Required work: Scan the entries below, and for each line that includes the word "delicious", make a copy.

━━━ Data under study ━━━

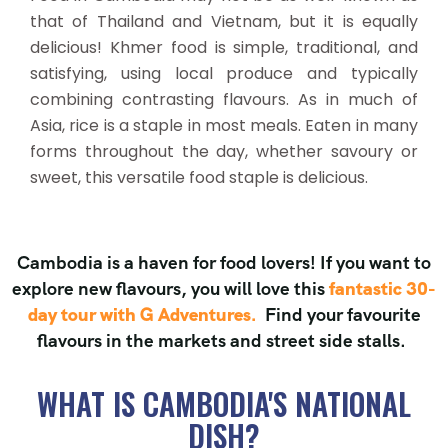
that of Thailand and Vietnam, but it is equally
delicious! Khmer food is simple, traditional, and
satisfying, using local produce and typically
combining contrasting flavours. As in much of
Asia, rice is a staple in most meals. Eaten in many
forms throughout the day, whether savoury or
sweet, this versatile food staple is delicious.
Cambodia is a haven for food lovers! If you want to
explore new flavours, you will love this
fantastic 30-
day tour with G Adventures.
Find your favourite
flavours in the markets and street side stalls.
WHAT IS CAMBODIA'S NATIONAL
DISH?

━━━
━━━ Data under study ━━━

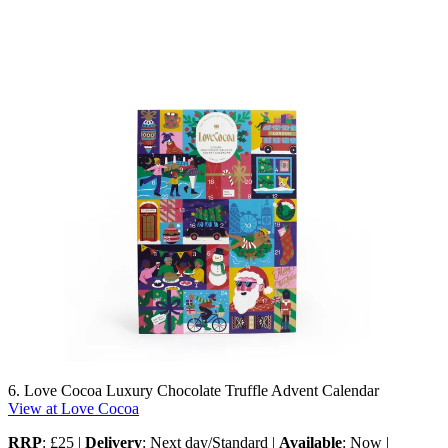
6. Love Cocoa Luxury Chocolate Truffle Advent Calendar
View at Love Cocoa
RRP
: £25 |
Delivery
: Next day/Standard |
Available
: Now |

━━━
━━━ Data under study ━━━

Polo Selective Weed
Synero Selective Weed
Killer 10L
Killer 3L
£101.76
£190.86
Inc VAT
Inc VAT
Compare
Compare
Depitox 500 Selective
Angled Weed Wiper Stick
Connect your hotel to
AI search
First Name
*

━━━

Completed exercise:
delicious! Khmer food is simple, traditional, and
sweet, this versatile food staple is delicious.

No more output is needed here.